Au Canada, la Fit se décline en quatre saveurs: DX, LX, EX et EX-L Navi. Aussi bien le dire tout de suite, la plus abordable financièrement, la DX, tient difficilement son rang face à la ribambelle de sous-compactes bon marché. Les possibilités de personnalisation sont pratiquement inexistantes, et la liste d'accessoires se trouve également réduite à sa plus simple expression. La climatisation et la boîte automatique ne figurent nulle part, et le couvercle de coffre qui soustrait vos articles au regard des curieux s'affiche au rayon des options (289$). Reconnaissons néanmoins la présence de certains accessoires comme la technologie mains libres de série. À l'autre extrémité de la gamme, la EX-L Navi (22 968$) apparaît plus compétitive face à la concurrence, mais le prix exigé n'en fait pas une meilleure affaire pour autant. En fait, la LX représente sans doute le bon choix si l'on tient compte de ses caractéristiques et de sa valeur résiduelle.

1,2,3, magie

L'exceptionnel rapport habitabilité-encombrement de la Fit demeure sa principale carte de visite. Et 14 ans après sa mise en service, on s'étonne encore que la concurrence n'ait toujours pas recopié cette recette pour maximiser le volume intérieur de ses produits. Dommage!

La modularité de la Fit n'a, à proprement dit, rien de révolutionnaire. Des dossiers qui se rabattent pour former un espace de chargement parfaitement plat ou des assises arrière qui se soulèvent sont des astuces auxquelles ont recours tous les constructeurs automobiles. Enfin, presque. Mais de les retrouver toutes à bord d'un aussi petit véhicule - il fait tout juste quatre mètres de long - suscite l'admiration. Chez Honda, on appelle cela Magic Seat. À ce sujet, faut-il l'indiquer, la Fit est légèrement plus large que sa devancière et repose sur un empattement un tantinet plus long. Qu'à cela ne tienne, la longueur hors tout a été raccourcie de 41 millimètres.
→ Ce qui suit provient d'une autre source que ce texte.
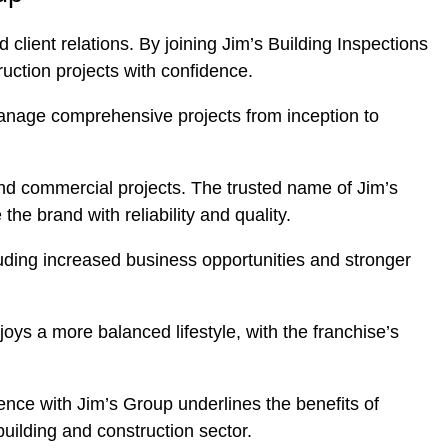
client relations. By joining Jim’s Building Inspections
uction projects with confidence.
o manage comprehensive projects from inception to
and commercial projects. The trusted name of Jim’s
the brand with reliability and quality.
luding increased business opportunities and stronger
oys a more balanced lifestyle, with the franchise’s
ience with Jim’s Group underlines the benefits of
building and construction sector.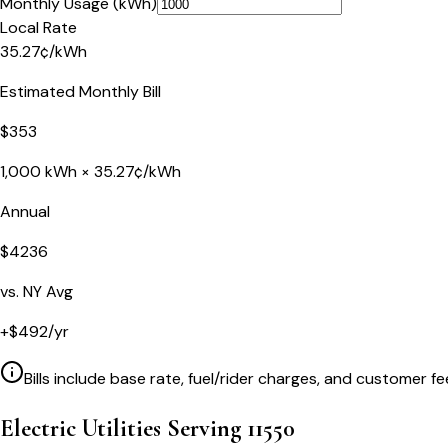
Monthly Usage (kWh)
Local Rate
35.27
¢
/kWh
Estimated Monthly Bill
$
353
1,000
kWh ×
35.27
¢/kWh
Annual
$
4236
vs.
NY
Avg
+
$
492
/yr
Bills include base rate, fuel/rider charges, and customer fe
Electric Utilities Serving
11550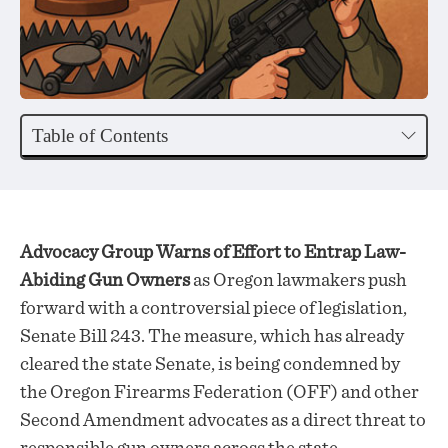
Table of Contents
Advocacy Group Warns of Effort to Entrap Law-
Abiding Gun Owners
as Oregon lawmakers push
forward with a controversial piece of legislation,
Senate Bill 243. The measure, which has already
cleared the state Senate, is being condemned by
the Oregon Firearms Federation (OFF) and other
Second Amendment advocates as a direct threat to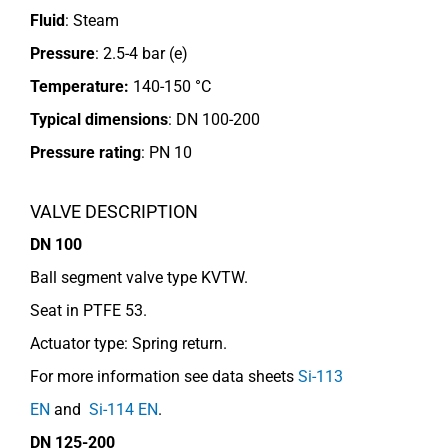
Fluid
: Steam
Pressure
: 2.5-4 bar (e)
Temperature:
140-150 °C
Typical dimensions
: DN 100-200
Pressure rating
:
PN 10
VALVE DESCRIPTION
DN 100
Ball segment valve type KVTW.
Seat in PTFE 53.
Actuator type: Spring return.
For more information see data sheets
Si-113
EN
and
Si-114 EN
.
DN 125-200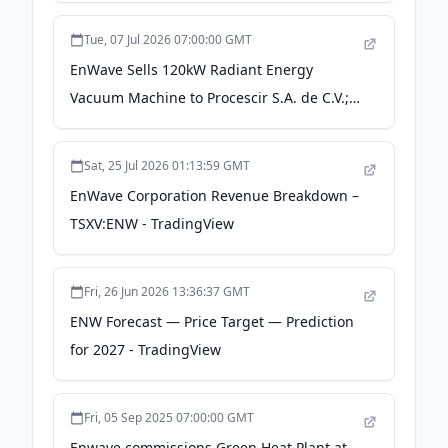
Significant Evaluation Results -
Tue, 07 Jul 2026 07:00:00 GMT
finance.yahoo.com
EnWave Sells 120kW Radiant Energy
Vacuum Machine to Procescir S.A. de C.V.;
Announces Chief Financial Officer
Transition - theglobeandmail.com
Sat, 25 Jul 2026 01:13:59 GMT
EnWave Corporation Revenue Breakdown –
TSXV:ENW - TradingView
Fri, 26 Jun 2026 13:36:37 GMT
ENW Forecast — Price Target — Prediction
for 2027 - TradingView
Fri, 05 Sep 2025 07:00:00 GMT
Enwave commissions Green Heat Plant at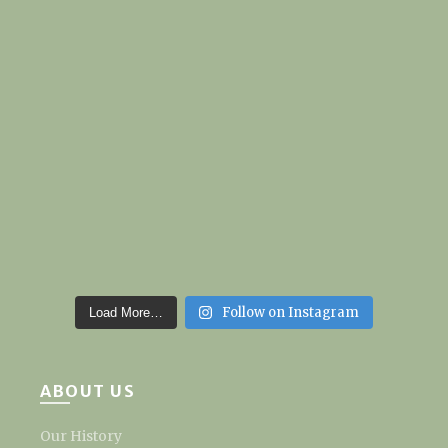
Follow on Instagram
Load More…
ABOUT US
Our History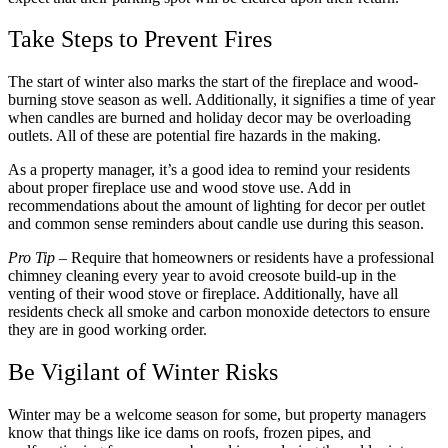
Take Steps to Prevent Fires
The start of winter also marks the start of the fireplace and wood-
burning stove season as well. Additionally, it signifies a time of year
when candles are burned and holiday decor may be overloading
outlets. All of these are potential fire hazards in the making.
As a property manager, it’s a good idea to remind your residents
about proper fireplace use and wood stove use. Add in
recommendations about the amount of lighting for decor per outlet
and common sense reminders about candle use during this season.
Pro Tip
– Require that homeowners or residents have a professional
chimney cleaning every year to avoid creosote build-up in the
venting of their wood stove or fireplace. Additionally, have all
residents check all smoke and carbon monoxide detectors to ensure
they are in good working order.
Be Vigilant of Winter Risks
Winter may be a welcome season for some, but property managers
know that things like ice dams on roofs, frozen pipes, and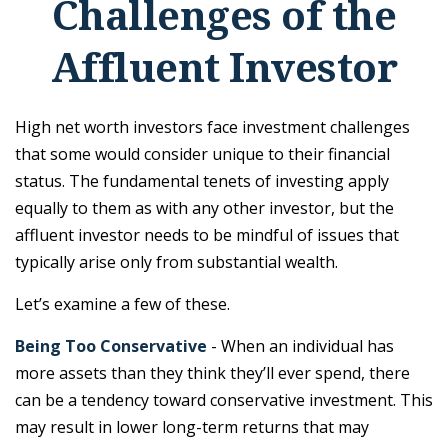
Challenges of the
Affluent Investor
High net worth investors face investment challenges
that some would consider unique to their financial
status. The fundamental tenets of investing apply
equally to them as with any other investor, but the
affluent investor needs to be mindful of issues that
typically arise only from substantial wealth.
Let’s examine a few of these.
Being Too Conservative
- When an individual has
more assets than they think they’ll ever spend, there
can be a tendency toward conservative investment. This
may result in lower long-term returns that may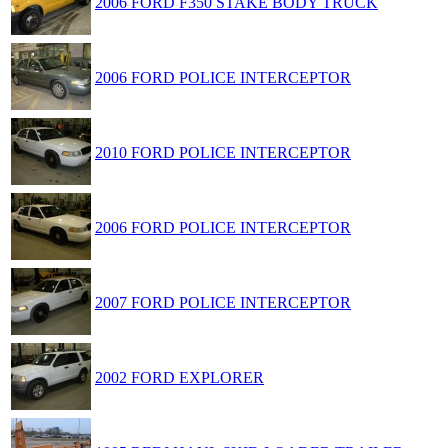
2006 FORD F350 STAKE BODY TRUCK
2006 FORD POLICE INTERCEPTOR
2010 FORD POLICE INTERCEPTOR
2006 FORD POLICE INTERCEPTOR
2007 FORD POLICE INTERCEPTOR
2002 FORD EXPLORER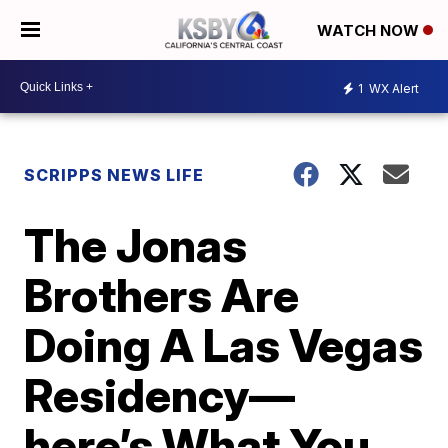
WATCH NOW
1
WX Alert
SCRIPPS NEWS LIFE
The Jonas
Brothers Are
Doing A Las Vegas
Residency—
here’s What You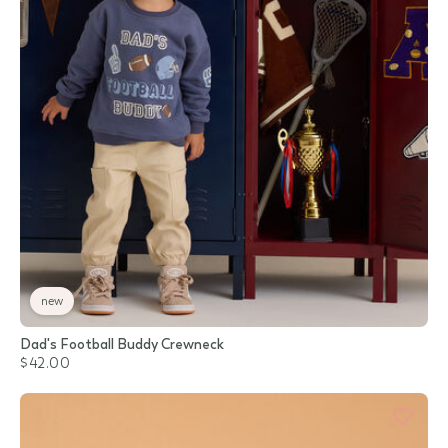
new
Dad's Football Buddy Crewneck
$42.00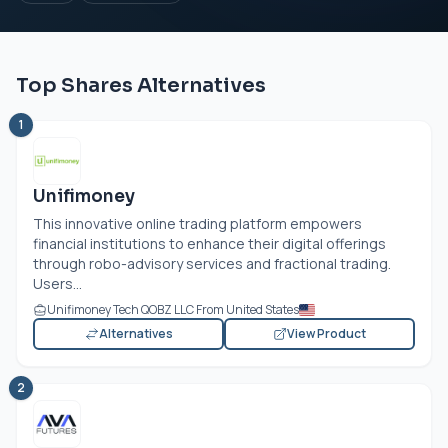
Top Shares Alternatives
1
Unifimoney
This innovative online trading platform empowers
financial institutions to enhance their digital offerings
through robo-advisory services and fractional trading.
Users...
Unifimoney Tech QOBZ LLC From United States
Alternatives
View Product
2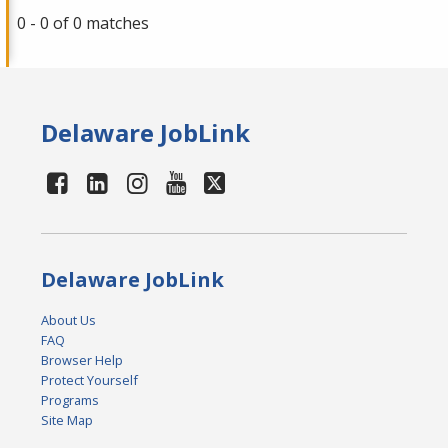
0 - 0 of 0 matches
Delaware JobLink
Delaware JobLink
About Us
FAQ
Browser Help
Protect Yourself
Programs
Site Map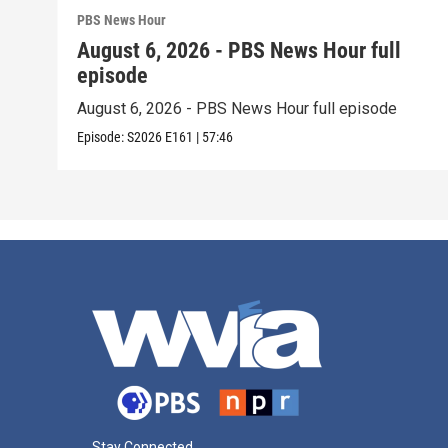
PBS News Hour
August 6, 2026 - PBS News Hour full
episode
August 6, 2026 - PBS News Hour full episode
Episode:
S2026
E161
|
57:46
Stay Connected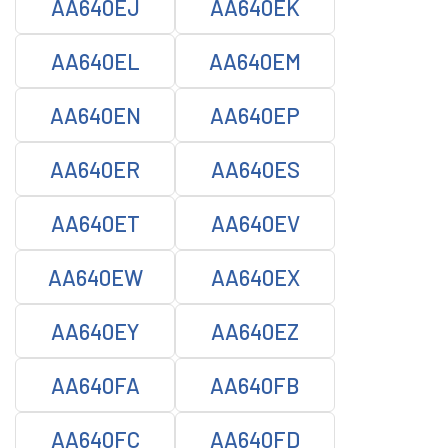
AA640EJ
AA640EK
AA640EL
AA640EM
AA640EN
AA640EP
AA640ER
AA640ES
AA640ET
AA640EV
AA640EW
AA640EX
AA640EY
AA640EZ
AA640FA
AA640FB
AA640FC
AA640FD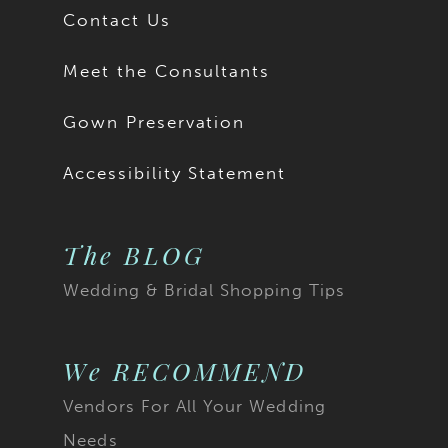
Contact Us
Meet the Consultants
Gown Preservation
Accessibility Statement
The BLOG
Wedding & Bridal Shopping Tips
We RECOMMEND
Vendors For All Your Wedding
Needs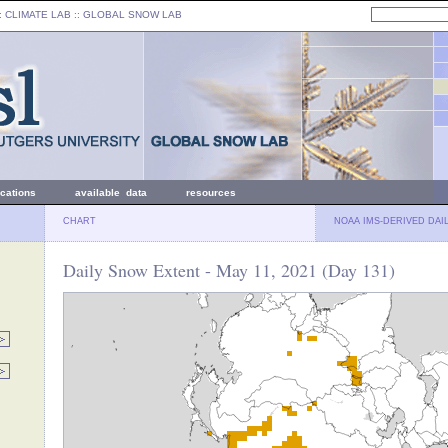
: CLIMATE LAB ::
GLOBAL SNOW LAB
ications
available data
resources
CHART
NOAA IMS-DERIVED DAI
Daily Snow Extent - May 11, 2021 (Day 131)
Laissez tomber les calculs arithmétiques, l'important à retenir est que les passagers assis derrière bénéficient d'un bien meilleur dégagement, surtout au niveau des jambes. Dans ce domaine, la Fit n'a guère à envier à une berline Accord. C'est tout dire! Si les sièges à l'arrière manquent un peu de moelleux - l'envers de la médaille du Magic Seat -, on n'a que des compliments pour les baquets boulonnés à l'avant. Après 12 heures ininterrompues de route, aucun signe de courbatures.

Par rapport à la génération antérieure, la Fit est plus valorisante, sans pour autant verser dans l'excès. Hormis une sellerie de cuir - offerte sur la version EX-L Navi -, la plus abordable des Honda se veut fonctionnelle et pragmatique. Pas de coloris tapageurs (noir est hélas la seule teinte intérieure proposée), ni présentation inspirée de La guerre des étoiles. L'ergonomie des principales commandes ne présente aucune faille et les rangements ne manquent pas. On retrouve pas moins de sept porte-gobelets, dont un accroché au tableau de bord entre le volant et la portière; très apprécié des gauchers comme moi. Moins sonores et visiblement de meilleure qualité, les matériaux qui composent l'habitacle sont plus valorisants que par le passé.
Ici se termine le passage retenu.